Coming on top of this probable disaster for Sunak will likely come the Staffordshire seat of Tamworth. It is another safe Conservative rural seat held by a man called Christopher Pincher. Starmer describes him as “Pincher by name and pincher by nature”. His most recent majority was “only” 19,634 votes over Labour. Accused of inappropriate sexual misconduct he (and the Conservative Party) is likely to be yet another victim of modern British moralising. There is likely to be yet another recall petition, forcing yet another by-election very early in the new year.

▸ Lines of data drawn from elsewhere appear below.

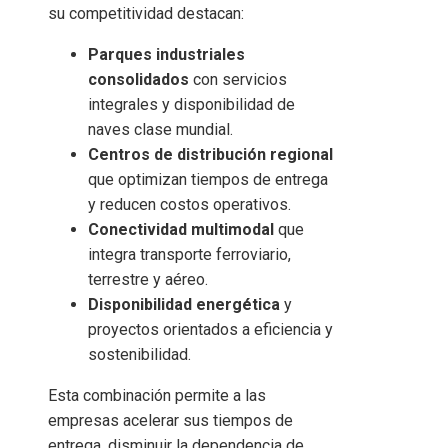
su competitividad destacan:
Parques industriales
consolidados
con servicios
integrales y disponibilidad de
naves clase mundial.
Centros de distribución regional
que optimizan tiempos de entrega
y reducen costos operativos.
Conectividad multimodal
que
integra transporte ferroviario,
terrestre y aéreo.
Disponibilidad energética
y
proyectos orientados a eficiencia y
sostenibilidad.
Esta combinación permite a las
empresas acelerar sus tiempos de
entrega, disminuir la dependencia de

Such a by-election could scarcely be more inconvenient for the Conservative Party. A nearby sitting MP in a marginal Tory seat has been chosen for “safe” Tamworth at the next general election. He would need to resign that seat to contest any Tamworth by-election, creating yet another by-election in Walsall North where there is significant poverty, low wages, low home ownership, and high unemployment. The Conservative majority in 2019 was only 11,965 votes.
However, the man in question, Eddie Hughes, has accepted the situation so would not contest any Tamworth by-election. Meanwhile, the Conservatives have found another candidate, an obscure local councillor by the name of Andrew Cooper. If elected, Cooper would serve only a few months in the seat and then retire.
I have written before in many articles about how the machines of big political parties in Australia and New Zealand design electoral systems to make life as convenient for themselves as possible. Caught up in their own moralizing, British parties must envy their Australian counterparts – and Sunak must envy Albanese whose misfortune extends only to the loss of the forthcoming referendum – from which loss he will surely recover easily.